I'm connecting to a 3rd party API using HttpWebRequest and getting failures ("Underlying Connection closed") that the API doesn't support the version of TLS that's used for the request. I inspect the request in Fiddler and see that my request is sending TLS 1.0.
I've tried setting the newer TLS / SSL version on the global ServicePointManager as recommended in many, many answers here on SO (and tried many different flavors of setting setting that), but even after setting that before the request is made, I still get the same error and I inspect in Fiddler and see that the request is still using TLS 1.0!. It's like my attempt at using ServicePointManager is not having any effect at all.
My DLL making the request is on .NET 4.6.1, and consuming DLL also on .NET 4.6.1, so I don't think framework version is the culprit.
Any ideas or guidance is greatly appreciated!!!
I had a similar issue with an Android app I was working on.
It turned out that I had to specifically turn off TLS 1.0, which then allowed newer version of TLS to be tried. I thought it was a stupid problem to have, but what I ended up doing worked, so I wasn't going to complain too hard.
This first article includes a lot of links to pages about auditing your code to see if a method you are using specifically locks you into TLS 1.0, as if you have accidentally hard coded it in.
If you're using a custom binding:
- Configure WCF to allow the OS to choose the best security protocol by
setting SslProtocols to use SslProtocols.None.
- Or configure the protocol used with the configuration path system.serviceModel/bindings/customBinding/binding/sslStreamSecurity:sslProtocols.
If you're not using a custom binding and you're setting your WCF binding using configuration, set the protocol used with the configuration path system.serviceModel/bindings/netTcpBinding/binding/security/transport:sslProtocols.
For .NET Framework 4.6 - 4.6.2 and not WCF
Set the DontEnableSystemDefaultTlsVersions AppContext switch to false. See Configuring security via AppContext switches.
For WCF using .NET Framework 4.6 - 4.6.2 using TCP transport security with Certificate Credentials
You must install the latest OS patches. See Security updates.
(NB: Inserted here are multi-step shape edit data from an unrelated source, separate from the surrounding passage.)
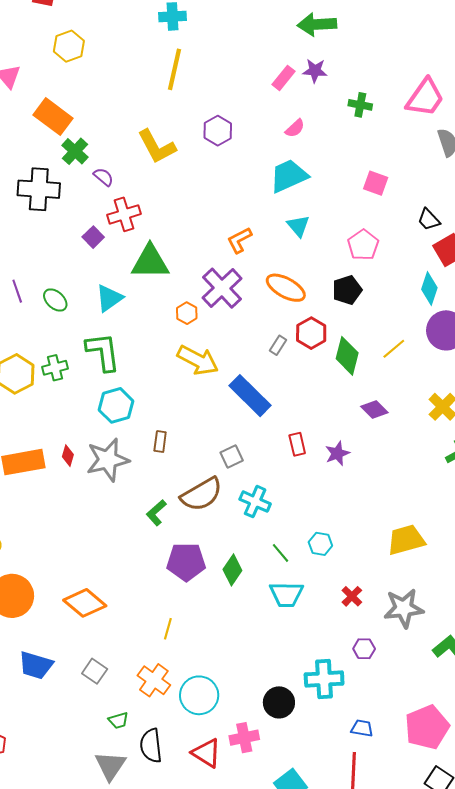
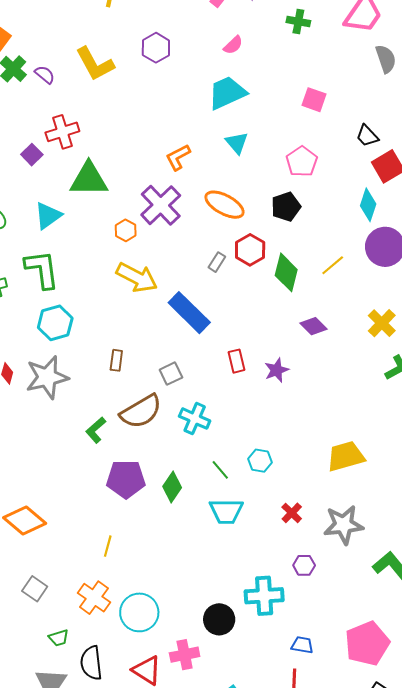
purple semicircle: (103, 177) -> (45, 75), moved
brown rectangle: (160, 441) -> (116, 360), moved

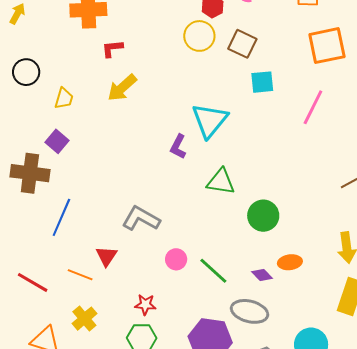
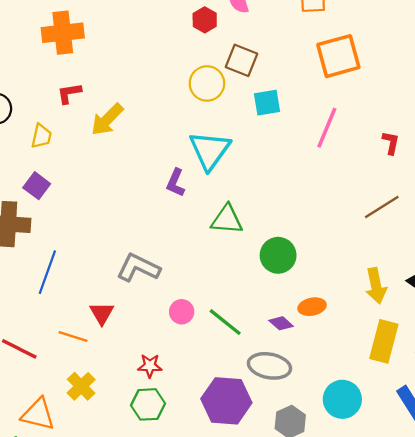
yellow circle: (199, 36) -> (207, 83), moved
red L-shape: (112, 49) -> (69, 93), moved

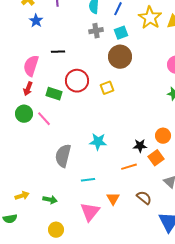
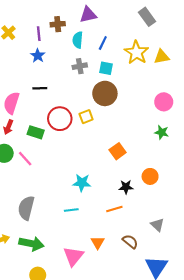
blue star: (36, 21) -> (38, 56), moved
cyan square: (121, 33) -> (106, 68), turned 32
yellow square: (107, 88) -> (86, 117), moved
gray semicircle: (63, 156) -> (26, 208), moved
orange square: (156, 158) -> (118, 151), moved
cyan line: (88, 180) -> (71, 210), moved
green arrow: (50, 200) -> (31, 244), size x1.6

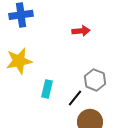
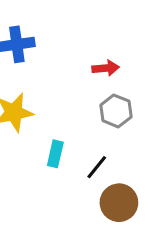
gray hexagon: (95, 80) -> (116, 111), moved

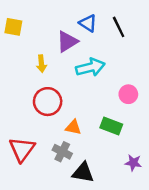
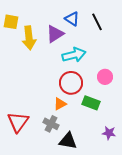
yellow arrow: (41, 64) -> (29, 38), moved, size x1.6
red circle: (48, 102) -> (71, 83), moved
orange triangle: (73, 127) -> (60, 104), turned -40

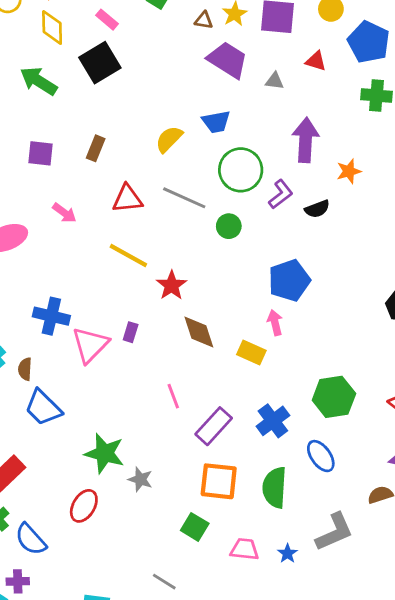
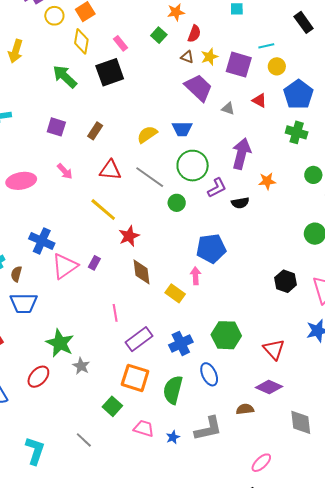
blue trapezoid: (43, 408) -> (24, 303), turned -56

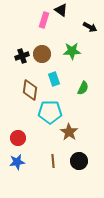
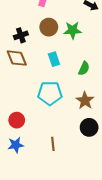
brown circle: (42, 54) -> (49, 27), moved
brown diamond: (30, 90) -> (17, 58), moved, turned -30
brown star: (69, 132) -> (85, 100), moved
black circle: (79, 161) -> (89, 127), moved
The WCF framework automatically chooses the highest protocol available up to TLS 1.2 unless you explicitly configure a protocol version. For more information, see the preceding section For WCF TCP transport using transport security with certificate credentials.
https://learn.microsoft.com/en-us/dotnet/framework/network-programming/tls
The above page links to the below link, which is specific to removing TLS 1.0 dependencies from your project in an effort to move to TLS 1.2+.
https://www.microsoft.com/en-us/download/details.aspx?id=55266
- Identify all instances of AcquireCredentialsHandle(). This helps reviewers get closer proximity to code blocks where TLS may be hardcoded.
- Review any instances of the SecPkgContext_SupportedProtocols and SecPkgContext_ConnectionInfo structures for hardcoded TLS.
- In native code, set any non-zero assignments of grbitEnabledProtocols to zero. This allows the operating system to use its default TLS version.
- Disable FIPS Mode if it is enabled due to the potential for conflict with settings required for explicitly disabling TLS 1.0/1.1 in this document. See Appendix B for more information.
- Update and recompile any applications using WinHTTP hosted on Server 2012 or older. a. Applications must add code to support TLS 1.2 via WinHttpSetOption
- To cover all the bases, scan source code and online service configuration files for the patterns below corresponding to enumerated type values commonly used in TLS hardcoding:
a. SecurityProtocolType
b. SSLv2, SSLv23, SSLv3, TLS1, TLS 10, TLS11
c. WINHTTP_FLAG_SECURE_PROTOCOL_
d. SP_PROT_
e. NSStreamSocketSecurityLevel
f. PROTOCOL_SSL or PROTOCOL_TLS
That's the meat of the document, but there's more to it than that. I'd suggest checking it out and making sure you aren't accidentally making a mistake or you have legacy code that's preventing you from moving forward. This might be a bit of a rewrite, rather than just a setting, so good luck!